Читать «На рубеже столетий» онлайн - страница 150

Петр Петрович Сухонин

По сторонам кареты шли тоже национальные гвардейцы, а за ними подле самых стен домов толпа теснилась самой сплоченной массой и едва двигалась в уровень с движением кареты. Звуки марша разливались торжественно вторимые толпой. Вдруг музыкальный переход и начался безумный, вакхически-игривый мотив марсельезы. Толпа завопила, потрясая своим оружием, стуча и крича сколько кто мог. Через минуту началось какое-то подергивание и подпрыгивание; женщины начали махать платками, своими изорванными одеждами, космами своих распущенных волос. Мужчины топали, кричали, махали своими шапками, потрясали оружием. Началась по обеим сторонам кортежа пляска, бешеная пляска проклятия…

— Что это такое? — невольно вскрикнул Чесменский, смотря в окно.

За идущей каретой ехали еще две кареты, также окруженные войском, за ними опять национальная гвардия и эскадрон кавалерии. За всеми ними валил опять ревущий и пляшущий народ.

— Что это такое? — повторил Чесменский в полном недоумении от того, что он видел.

— Везут Капета! — отвечал хозяин таверны "Философии", усевшись с бывшим возницею Чесменского за завтрак и уплетая вместе с ним яичницу с зеленью, искусством приготовления которой он особо хвастал, и запивая свою яичницу пьяным сидром и дешевым красным вином.

— Какого Капета?

— Луи Капета, тирана, имевшего дерзость называть себя королем Франции!

— Куда, зачем везут? — нервно спросил Чесменский, сам не понимая, что могло в этих словах его так взволновать, даже как бы оскорбить.

— Куда, зачем? — повторил вопрос толстый трактирщик с невозмутимым до цинизма спокойствием. — Думаю, на площадь Революции, а зачем? За тем, полагаю, чтобы отрубить голову! Давно бы следовало всех этих тиранов, кровопийц, всех живущих на счет народного труда и сосущих народную кровь дворян и дворянчиков, всех бы следовало отдать палачам, у всех бы отрубить головы.

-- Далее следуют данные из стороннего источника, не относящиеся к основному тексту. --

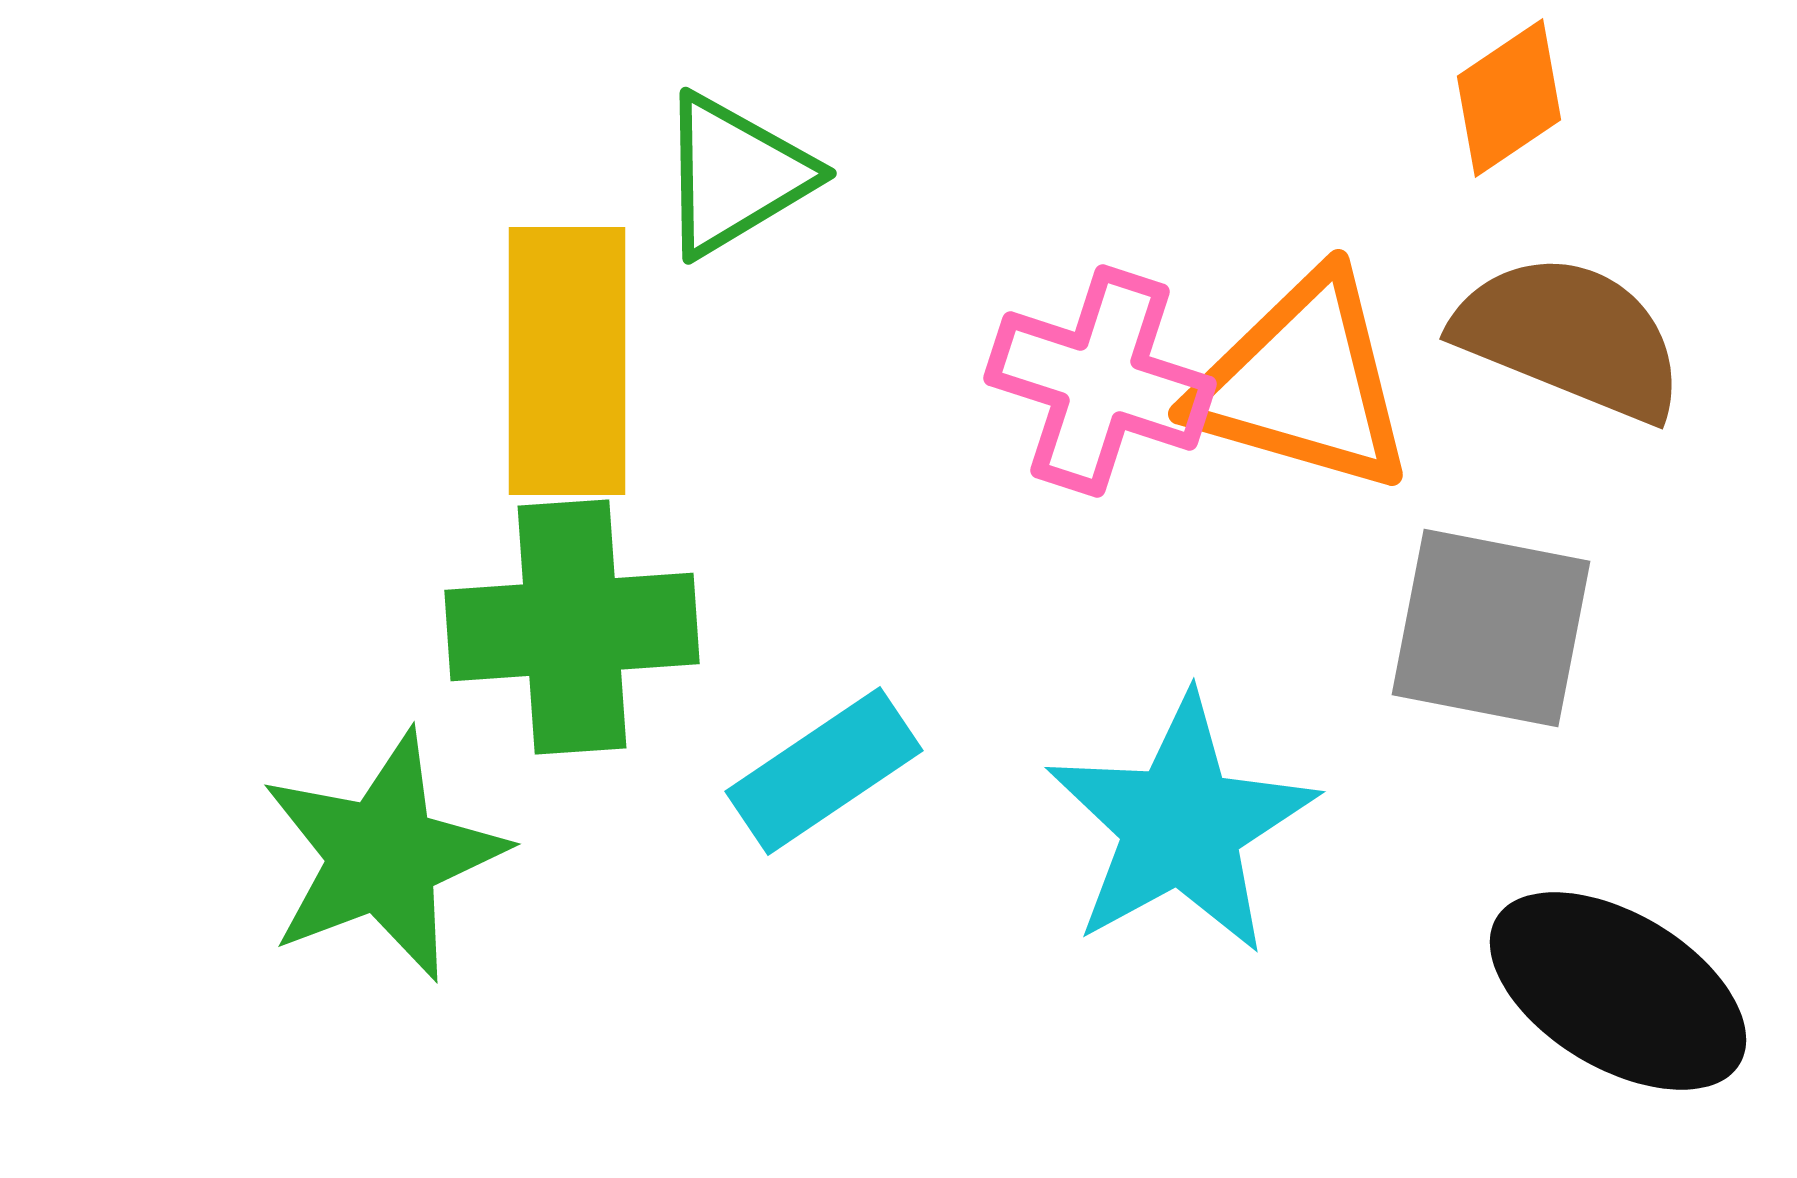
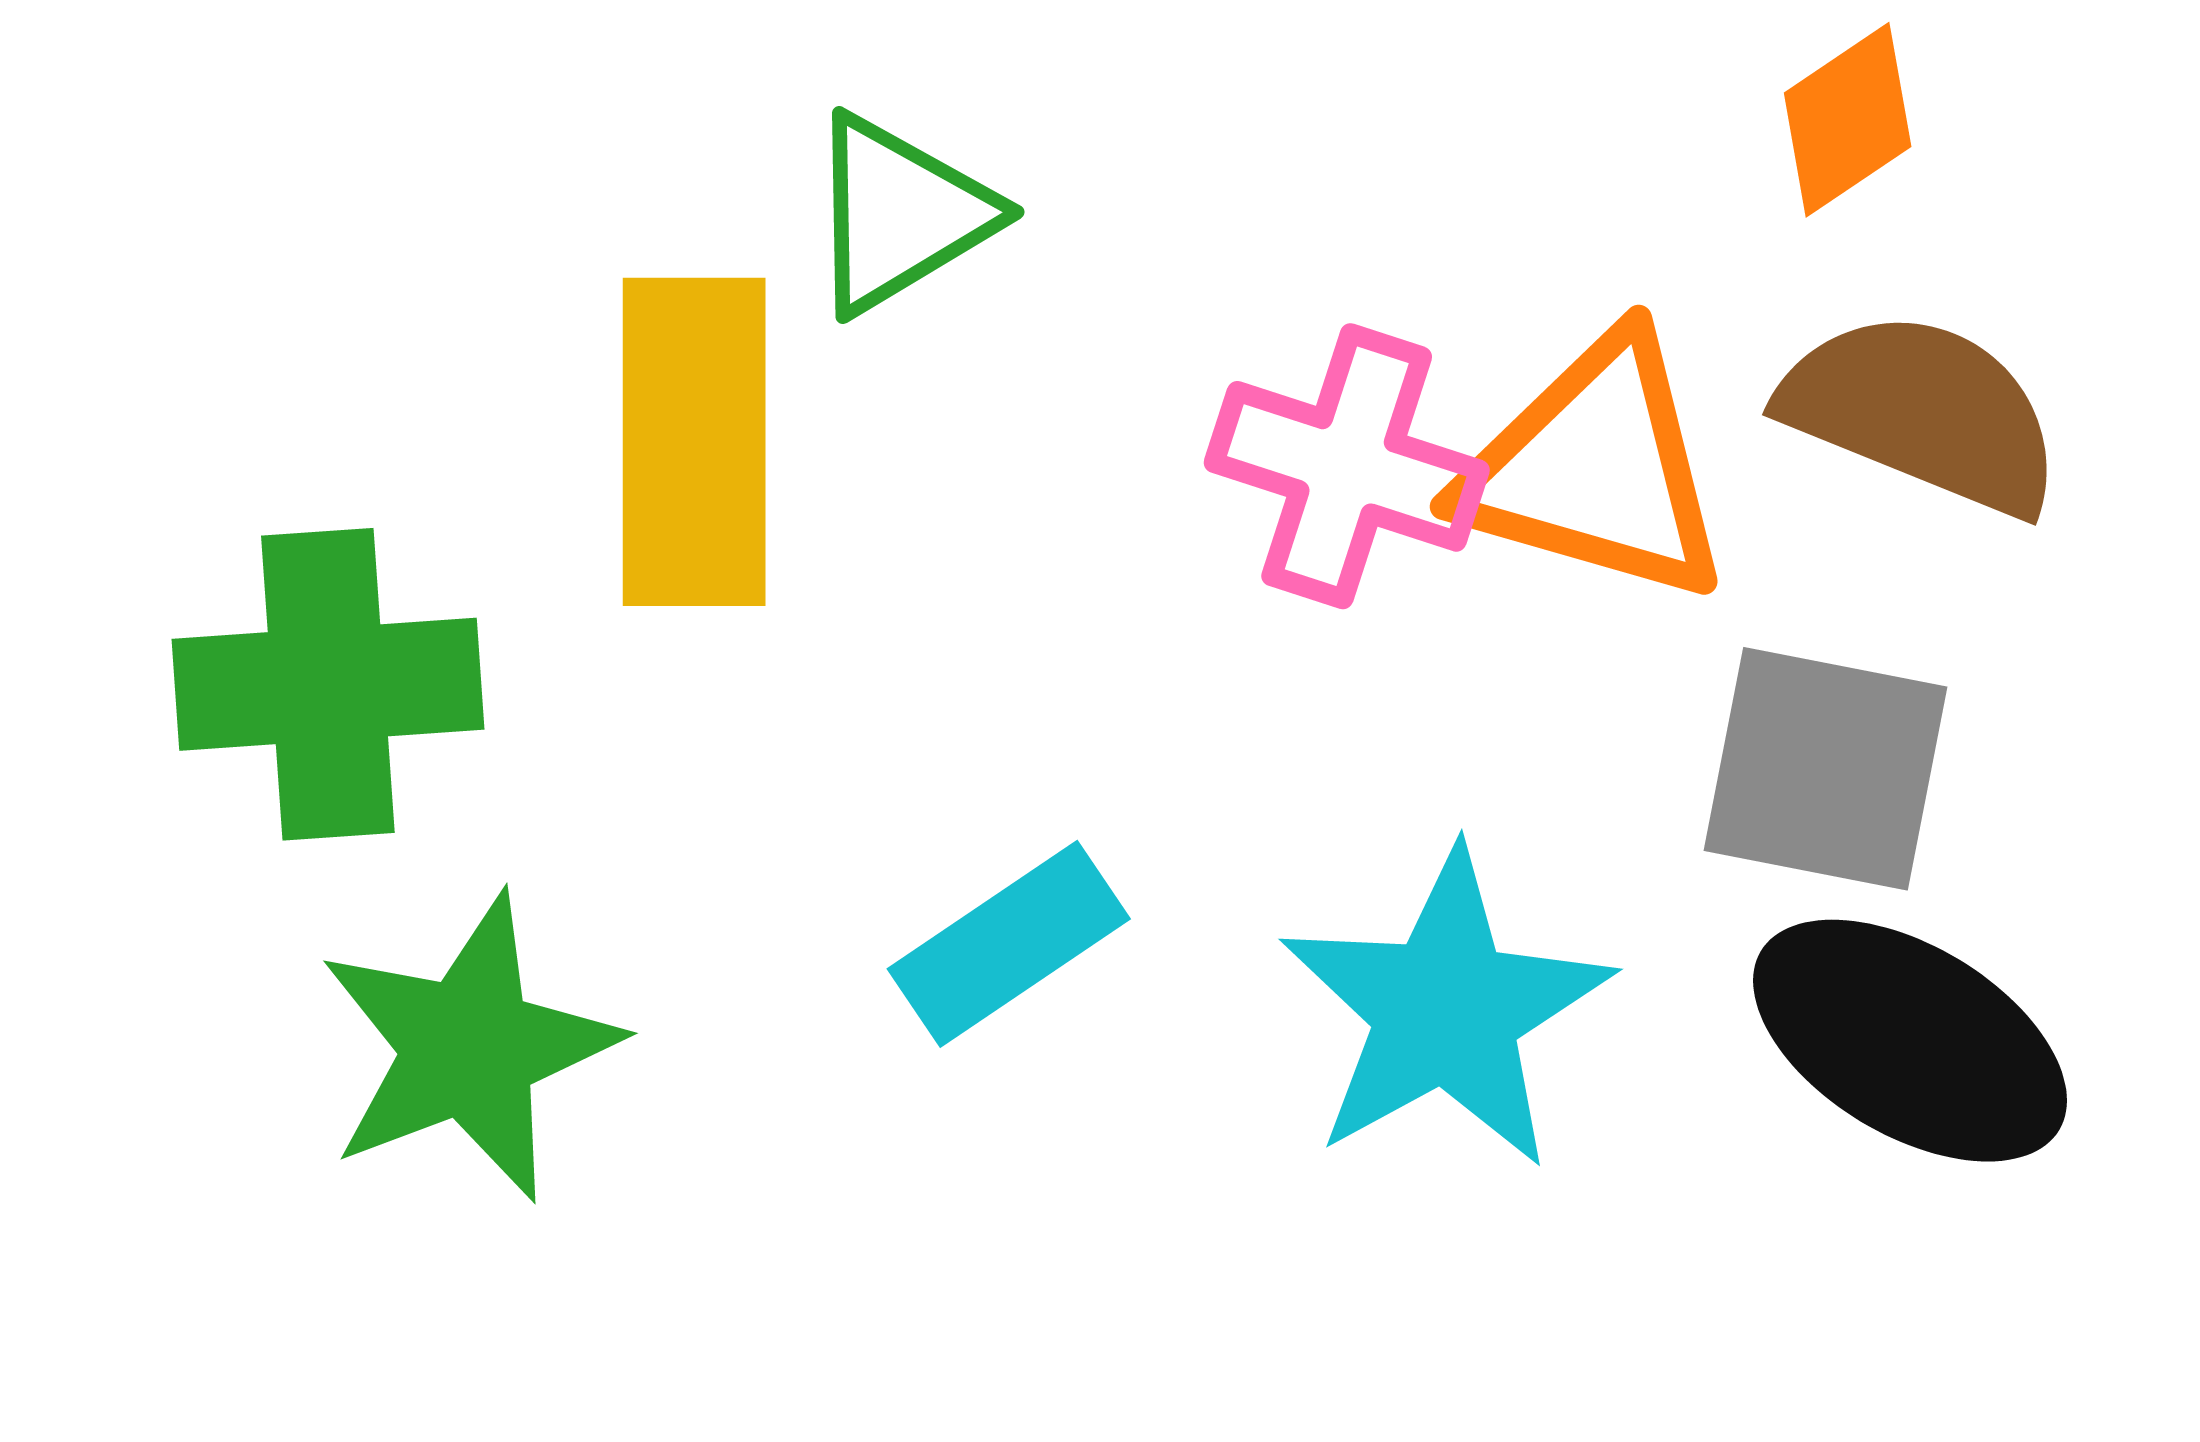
green cross: (572, 627) -> (328, 684), moved
black ellipse: (1618, 991) -> (1910, 1041), moved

— Как отрубить голову, стало быть убить? Убить своего доброго короля? — с нервной судорогой вскрикнул Чесменский. — Разве это возможно? Разве это можно допустить? Боже мой, Боже мой! Что же это такое? — Казалось с этими словами Чесменский готов был броситься на толпу, которая обозначилась в его глазах во всей дикости и кровожадности.

Тут он понял, что словами хозяина таверны он действительно был оскорблен, оскорблен в своем монархическом принципе. Сознавая, что в разумном обществе не может не быть чего-либо уравновешивающего, чего-либо сглаживающего противоречия людских страстей, что должно быть признаваемо неприкосновенным, он понял, что при условии такой неприкосновенности может быть порядок, устройство, разумность деятельности, стало быть, свободы, о которой французы так разглагольствовали. К тому же его будто ударило в голову мыслями Бекарии о несообразности смертной казни в устройстве человеческих обществ. Кто дал тебе право отнимать у брата то, что не возвратимо и не вознаградимо ничем? Ведь человек брат: плоть плоти твоей; мысль мысли твоей! Какое же нраво имеешь ты отнять у брата твоего жизнь, когда такой жизни ты не можешь дать даже последней козявке? Чем вознаградишь ты человечество за мысль, которая могла явиться у убиенного, на пользу общую? А тут смертная казнь и кому же, королю, самой судьбой поставленному быть примирителем всех противоречий?